Upon returning to Mexico he quickly rediscovered his form in front of goal, finishing top scorer three times, and began to attract attention from Europe’s top clubs once again. Linked with Tottenham among others, Benitez eventually opted for £10million move to Al Jaish.
A surprise selection for Germany 2006, a teenage Benitez only made one substitutes appearance but, now reaching the height of his powers, everything pointed to a much more prominent role for Chucho at next year’s World Cup. His four goals in qualification had helped to put La Tri in a great position to qualify for Brazil with just four games remaining. The dream was right on track.
So what does his death mean for the national team? The loss of their star striker is obviously a huge blow, not just in terms of missing his attacking qualities, but also the effect it will undoubtedly have on the team’s morale. With a tricky run-in against Colombia and Bolivia away in September followed by Uruguay and Chile in October so much will depend on how the players react in the face of the adversity. Manager Reinaldo Rueda will hope that it will serve to unite his squad, transforming their sadness into a positive force to ensure that Benitez’s efforts were not in vein.
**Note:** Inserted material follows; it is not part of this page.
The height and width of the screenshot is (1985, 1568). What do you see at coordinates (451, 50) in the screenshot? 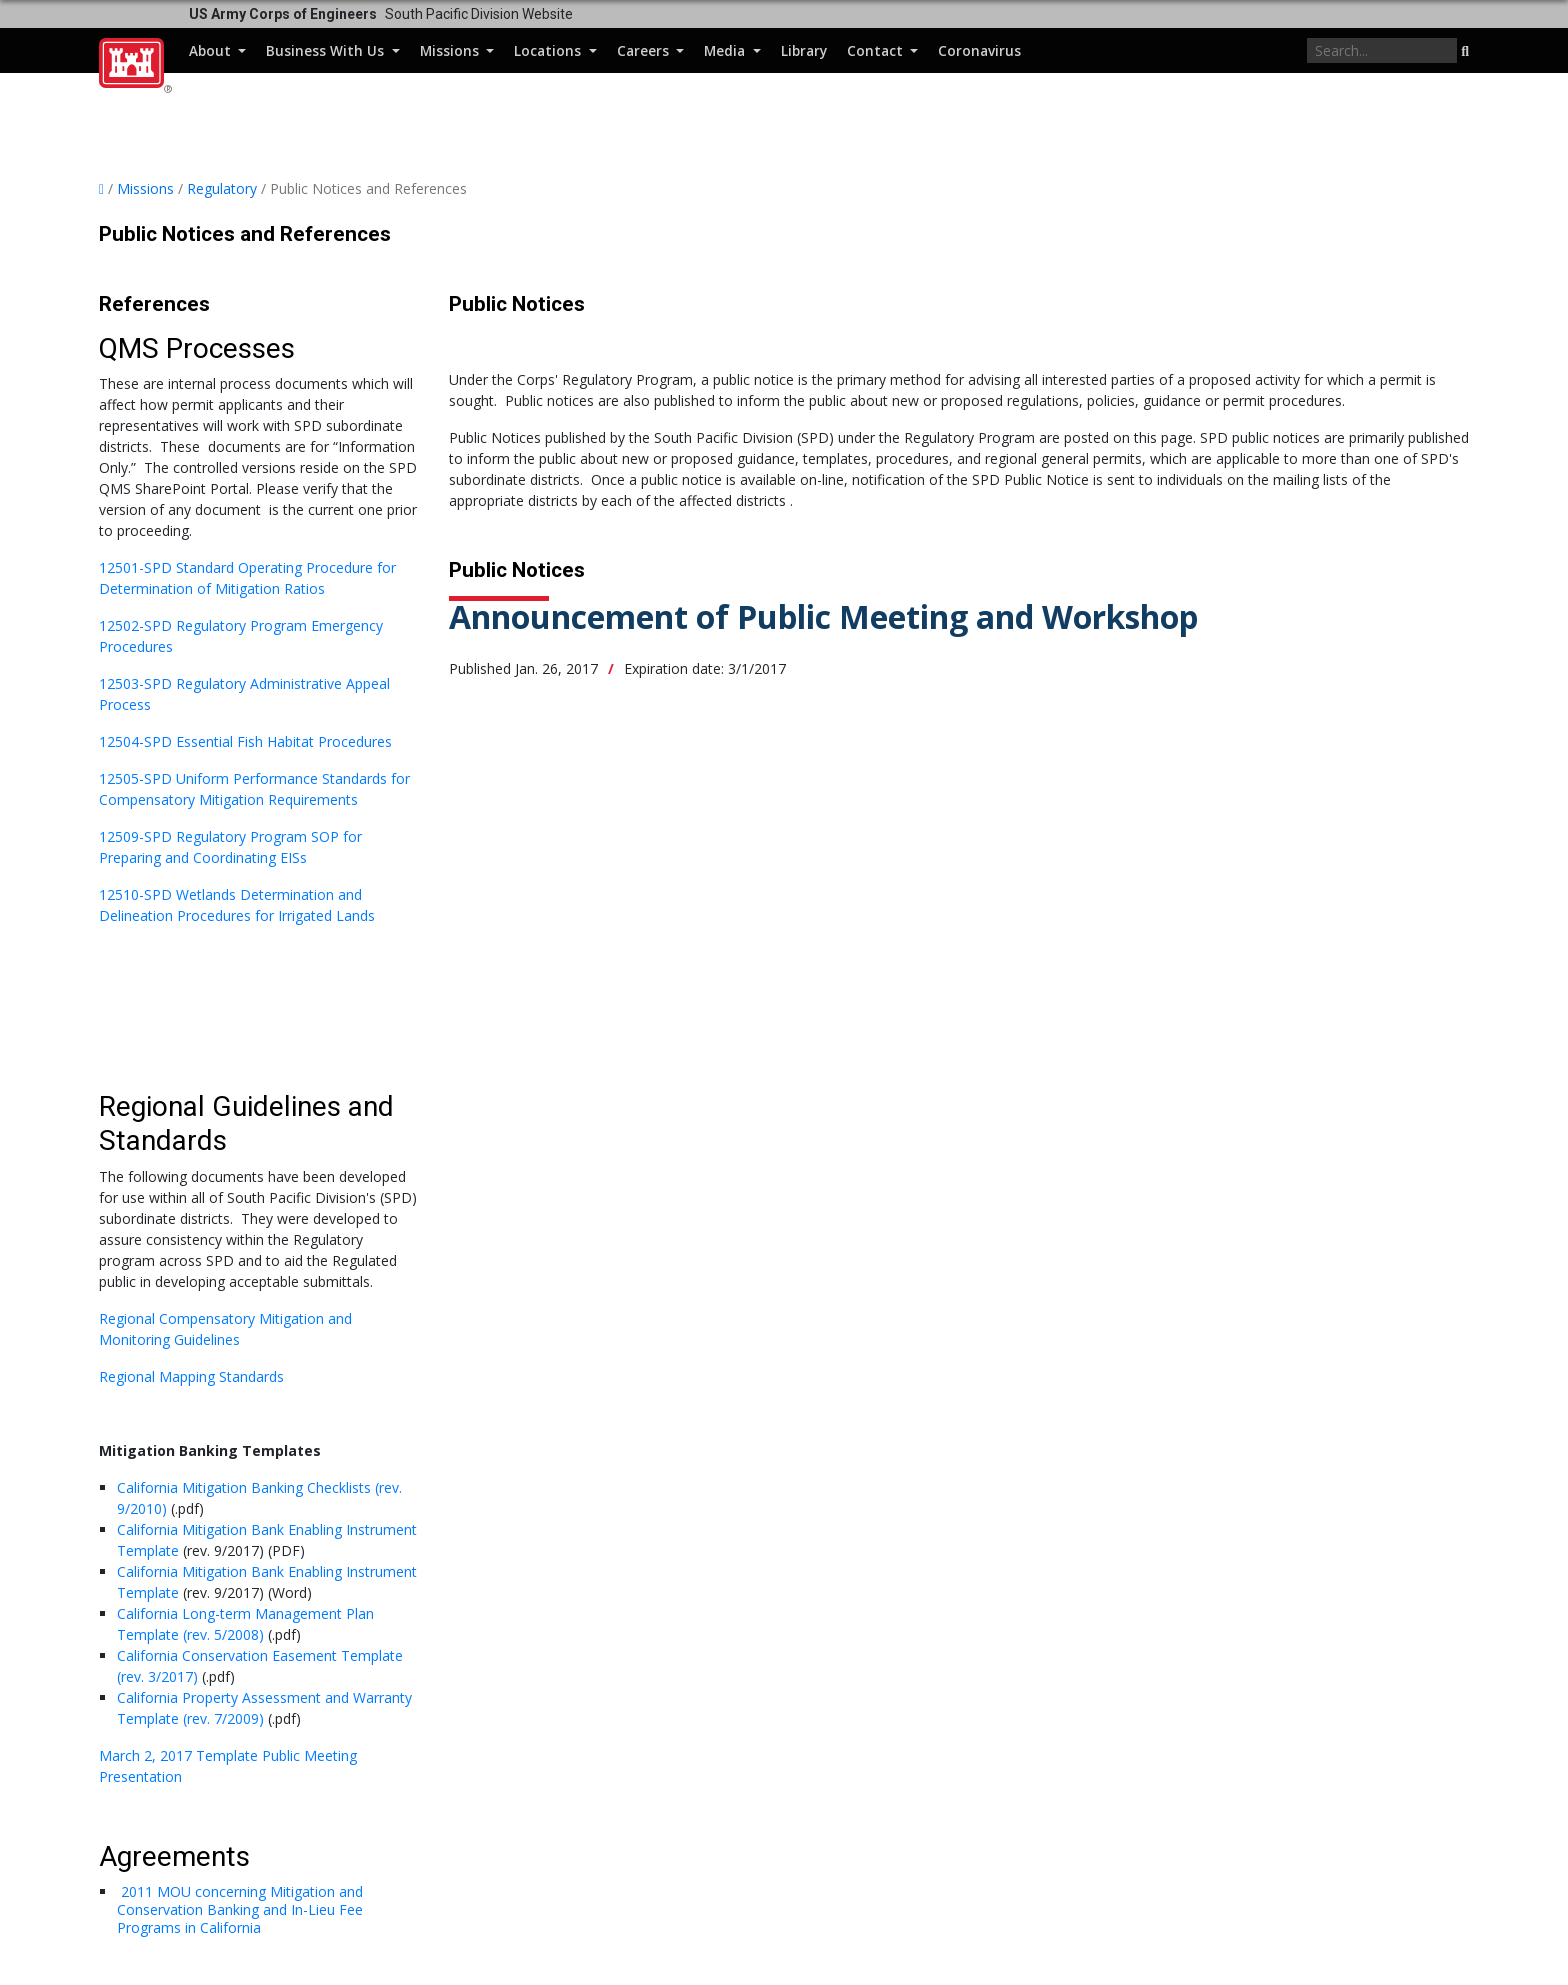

Benitez’s tragedy also possesses some eerie similarities to the shooting of Paraguay striker Salvador Cabañas before the last World Cup. Thankfully Cabañas – also an ex-America player – recovered and is miraculously even back playing but nevertheless represents another occasion in which tragedy robbed a South American national of a star player before the tournament.
Paraguay, under new Barcelona boss Gerardo Martino, went on to the reach the quarter-finals and were close to dumping champions Spain out had it not been for a missed Cardozo penalty and wrongly ruled out Valdez goal. Their example should serve as inspiration for their Ecuadorian counterparts.
Though qualification for Brazil looks probable, it is still not assured and Ecuador must not rest on their laurels. While Quito has been a fortress for them (six wins and a draw from seven), they have struggled on their travels and with three of their four remaining fixtures away from home there is still plenty of work to be done. Let’s hope they can do it for Chucho.